Action item:
All lines in the material containing the word "salles" need to be copied.

#### Information given ####

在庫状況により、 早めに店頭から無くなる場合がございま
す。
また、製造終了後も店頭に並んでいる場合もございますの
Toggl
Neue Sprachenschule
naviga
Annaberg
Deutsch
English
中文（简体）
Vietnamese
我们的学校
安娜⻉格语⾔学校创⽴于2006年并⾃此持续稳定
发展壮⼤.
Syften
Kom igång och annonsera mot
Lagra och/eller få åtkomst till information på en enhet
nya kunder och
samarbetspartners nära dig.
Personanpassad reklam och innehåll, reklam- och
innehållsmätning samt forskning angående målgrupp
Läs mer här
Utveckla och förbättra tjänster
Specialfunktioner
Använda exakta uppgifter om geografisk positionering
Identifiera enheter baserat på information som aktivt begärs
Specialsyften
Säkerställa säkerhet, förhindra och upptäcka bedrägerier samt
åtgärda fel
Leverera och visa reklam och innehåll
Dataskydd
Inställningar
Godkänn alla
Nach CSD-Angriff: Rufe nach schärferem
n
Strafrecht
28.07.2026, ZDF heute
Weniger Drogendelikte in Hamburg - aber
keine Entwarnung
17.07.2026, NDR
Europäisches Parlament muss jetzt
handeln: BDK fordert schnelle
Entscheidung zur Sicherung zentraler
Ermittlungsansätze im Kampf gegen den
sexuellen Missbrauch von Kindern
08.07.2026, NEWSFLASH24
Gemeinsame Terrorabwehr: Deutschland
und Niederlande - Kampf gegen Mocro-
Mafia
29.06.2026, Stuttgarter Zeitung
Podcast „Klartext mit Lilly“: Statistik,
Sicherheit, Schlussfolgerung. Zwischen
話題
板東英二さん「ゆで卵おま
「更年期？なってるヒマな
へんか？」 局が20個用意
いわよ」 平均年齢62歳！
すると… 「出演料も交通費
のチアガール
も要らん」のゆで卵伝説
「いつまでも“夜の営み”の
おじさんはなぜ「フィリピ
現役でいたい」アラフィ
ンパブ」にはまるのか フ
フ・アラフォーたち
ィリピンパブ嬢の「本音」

####
#### Information given ####

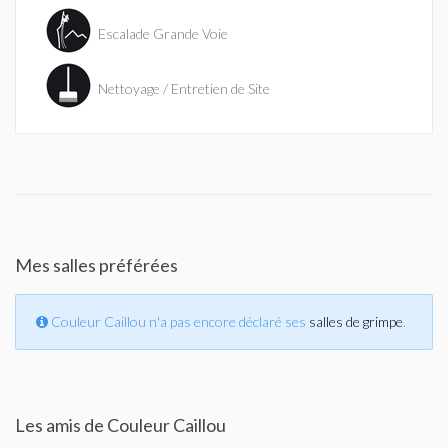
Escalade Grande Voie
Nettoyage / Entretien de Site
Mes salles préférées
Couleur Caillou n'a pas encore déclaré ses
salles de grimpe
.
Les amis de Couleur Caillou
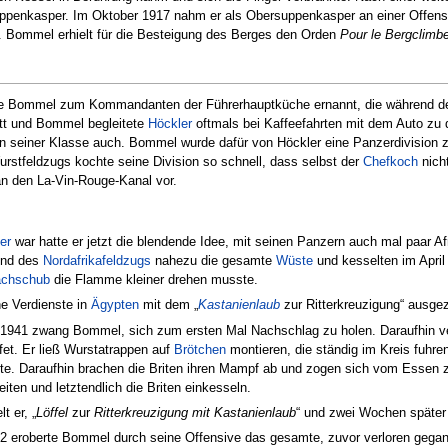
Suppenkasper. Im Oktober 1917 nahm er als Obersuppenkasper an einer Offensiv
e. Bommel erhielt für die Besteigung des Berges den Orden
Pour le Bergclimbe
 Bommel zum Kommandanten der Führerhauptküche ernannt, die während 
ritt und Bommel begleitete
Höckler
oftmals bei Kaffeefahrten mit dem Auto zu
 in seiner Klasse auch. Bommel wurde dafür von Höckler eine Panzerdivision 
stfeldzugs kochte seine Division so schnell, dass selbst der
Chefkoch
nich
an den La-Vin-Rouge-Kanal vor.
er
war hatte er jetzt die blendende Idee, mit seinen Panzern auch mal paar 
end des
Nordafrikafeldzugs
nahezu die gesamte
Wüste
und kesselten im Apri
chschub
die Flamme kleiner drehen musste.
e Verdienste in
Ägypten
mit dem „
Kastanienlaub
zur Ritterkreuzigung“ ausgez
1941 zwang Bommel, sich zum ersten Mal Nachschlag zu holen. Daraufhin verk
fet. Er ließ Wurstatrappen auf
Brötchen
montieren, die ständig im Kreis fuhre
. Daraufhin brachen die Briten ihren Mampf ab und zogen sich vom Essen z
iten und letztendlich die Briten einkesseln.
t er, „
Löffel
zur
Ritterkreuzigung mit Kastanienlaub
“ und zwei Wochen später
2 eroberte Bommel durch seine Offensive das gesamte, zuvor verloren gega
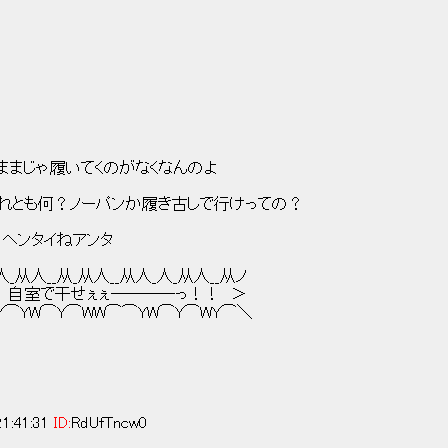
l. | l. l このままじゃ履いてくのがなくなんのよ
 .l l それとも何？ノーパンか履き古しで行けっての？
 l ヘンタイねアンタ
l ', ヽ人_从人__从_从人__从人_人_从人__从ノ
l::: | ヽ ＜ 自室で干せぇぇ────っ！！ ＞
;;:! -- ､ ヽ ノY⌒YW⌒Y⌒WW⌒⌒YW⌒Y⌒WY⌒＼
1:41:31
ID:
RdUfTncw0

####

Solution for this exercise:
Mes salles préférées
salles de grimpe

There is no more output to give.